Quando ero un ragazzino e il mio mondo era limitato a un certo orario e un certo chilometraggio, il mio luogo preferito era l’Autogrill. Lì, nelle ore serali di lunghe estati felici, osservavo auto che sapevano di salsedine e crema di protezione. Gli occupanti avevano visi abbronzati, divoravano panini dai nomi di cittadine liguri. Erano sereni e io con loro. Non ho mai più provato la serenità di allora. Nemmeno quando divenni un transitante io stesso.
Sono anni che passo di fianco a Pietra Mogolana e la domanda è sempre la stessa: in quanti ci abitano tutt’ora? E ancora: esiste la bella stagione al Tugo? Il formaggio che vendono nella piazzola di sosta di Gravagna è buono? Cosa pensarono quegli abitanti di Succisa quando si videro il paese tagliato in due dal mostro d’asfalto?

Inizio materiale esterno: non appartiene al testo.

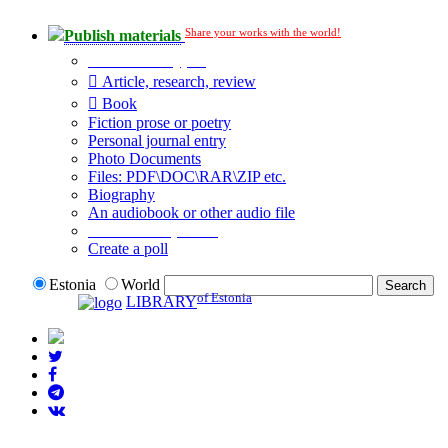
Share your works with the world!
Publish materials
Publication type?
Article, research, review
Book
Fiction prose or poetry
Personal journal entry
Photo Documents
Files: PDF\DOC\RAR\ZIP etc.
Biography
An audiobook or other audio file
Additional options:
Create a poll
Estonia
World
of Estonia
LIBRARY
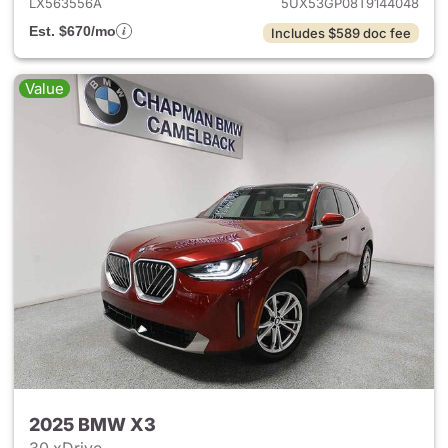
LX563556A
5UX53GP08T9144048
Est. $670/mo
Includes $589 doc fee
Value
2025 BMW X3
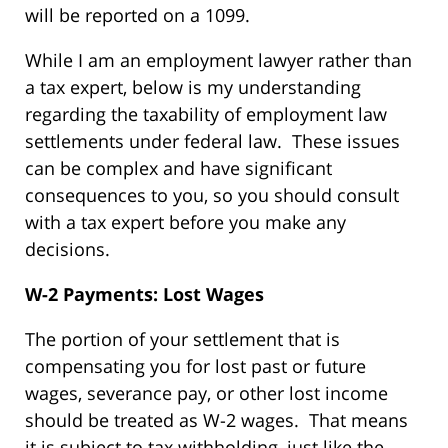
will be reported on a 1099.
While I am an employment lawyer rather than
a tax expert, below is my understanding
regarding the taxability of employment law
settlements under federal law. These issues
can be complex and have significant
consequences to you, so you should consult
with a tax expert before you make any
decisions.
W-2 Payments: Lost Wages
The portion of your settlement that is
compensating you for lost past or future
wages, severance pay, or other lost income
should be treated as W-2 wages. That means
it is subject to tax withholding, just like the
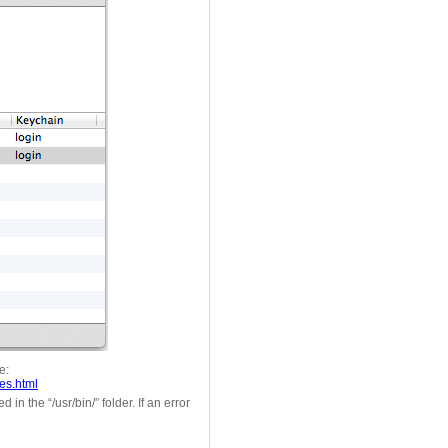
e:
es.html
in the “/usr/bin/” folder. If an error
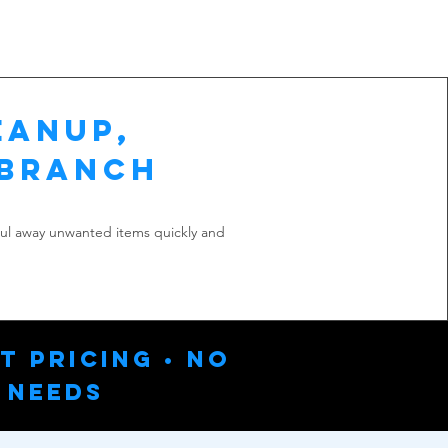
eanup,
 Branch
aul away unwanted items quickly and
t Pricing • No
 Needs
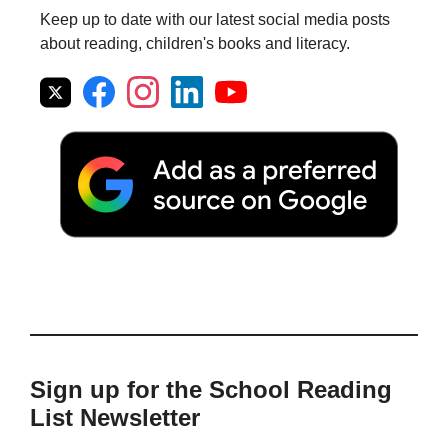
Keep up to date with our latest social media posts
about reading, children's books and literacy.
Sign up for the School Reading
List Newsletter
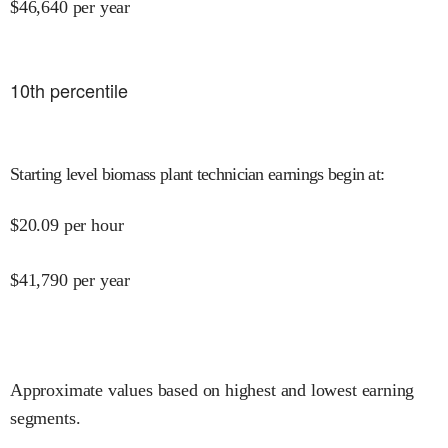
$
46,640
per year
10
th percentile
Starting level biomass plant technician earnings begin at
:
$
20.09
per hour
$
41,790
per year
Approximate values based on highest and lowest earning
segments.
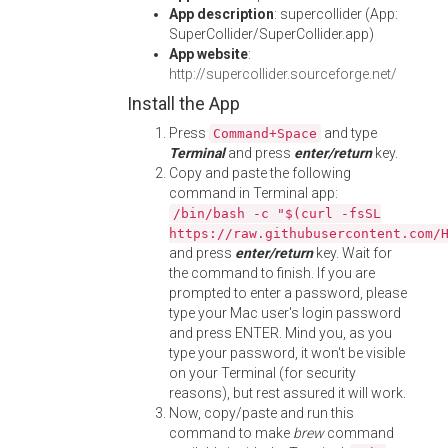
App description
: supercollider (App:
SuperCollider/SuperCollider.app)
App website
:
http://supercollider.sourceforge.net/
Install the App
Press
and type
Command+Space
Terminal
and press
enter/return
key.
Copy and paste the following
command in Terminal app:
/bin/bash -c "$(curl -fsSL
https://raw.githubusercontent.com/
and press
enter/return
key. Wait for
the command to finish. If you are
prompted to enter a password, please
type your Mac user's login password
and press ENTER. Mind you, as you
type your password, it won't be visible
on your Terminal (for security
reasons), but rest assured it will work.
Now, copy/paste and run this
command to make
brew
command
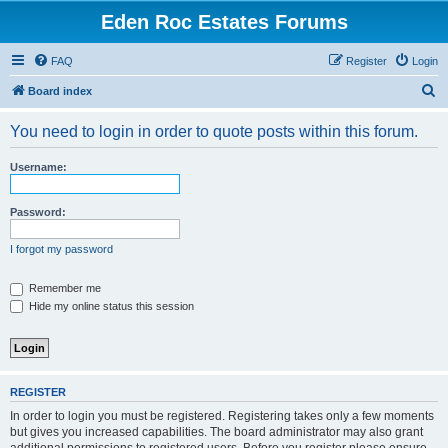
Eden Roc Estates Forums
FAQ
Register
Login
S
Board index
e
You need to login in order to quote posts within this forum.
a
r
Username:
c
h
Password:
I forgot my password
Remember me
Hide my online status this session
REGISTER
In order to login you must be registered. Registering takes only a few moments
but gives you increased capabilities. The board administrator may also grant
additional permissions to registered users. Before you register please ensure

Autocamionale della Cisa. E’ una sorta di cordone ombelicale. Talvolta mi accingo al limitare di essa e la osservo, come facevo con mia nonna. Ancora gli spostamenti d’aria mi solleticano lo stomaco. Ma la sensazione che provavo allora, quella se n’è andata. Ho tante suggestioni, certo, ma sono sciocchezze che derivano da libri e musica. Hai voglia di pensare a Faulkner e a quella strada descritta nelle prime pagine di Furore. Facile rimembrare la Statale 17 di Guccini o l’Highway 61 di Bob Dylan. E’ solo solletico mentale. Una cosa che non rimane, come i vuoti d’aria. Le emozioni del bambino e del ragazzino che fui, là al limitare dell’Autocamionale della Cisa, non hanno copertina, accordi, testo, ma rimangono nel tempo. Indelebili. Come la strada che da anni percorro, per me o per qualcun’altro poco importa, ogni settimana.
E comunque no, il coraggio di salutare i camionisti non ce l’ho più.